(CN) – The 9th Circuit asked the California Supreme Court to weigh in on how a homeowner’s liability insurance policy should apply when her son, a little league coach, allegedly molested one of his player’s at her house.
In 2003, Scott Minkler sued Betty Schwartz and her son, David, claiming the coach sexually molested him for several years, starting in 1987. Minkler said Schwartz knew that her son had molested Minkler in her home, but did nothing.
David Schwartz submitted the claims to his mother’s insurer, Safeco, which refused to defend them based on the “intentional acts” exclusion in the policies. Because David was listed on the policy, Safeco said the alleged sexual assaults were not covered.
Minkler won a default judgment of more than $5 million against Betty.
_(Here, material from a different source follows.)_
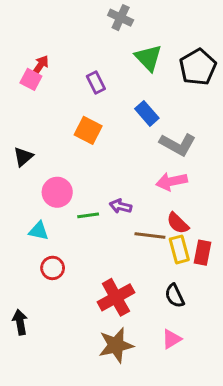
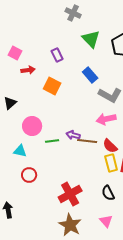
red arrow: (40, 66) -> (28, 70), moved, turned 48
brown line: (150, 236) -> (87, 141), moved
pink triangle: (172, 339) -> (106, 221), turned -40
brown star: (116, 345) -> (70, 225), turned -30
He agreed not to execute the judgment in exchange for a transfer of her rights against Safeco.
The district court dismissed the case, and Minkler appealed.
The 9th Circuit certified the following question to the state Supreme Court:
“Where a contract of liability insurance covering multiple insureds contains a severability-of-interests clause in the ‘Conditions’ section of the policy, does an exclusion barring coverage for injuries arising out of the intentional acts of ‘an insured’ bar coverage for claims that one insured negligently failed to prevent the intentional acts of another insured?”
The court said the question is of “considerable importance” to insurance companies and anyone with a policy containing a severability provision.
“Because of the ubiquity of such clauses, the issue is a recurrent one and courts have reached different answers,” the federal appeals court explained.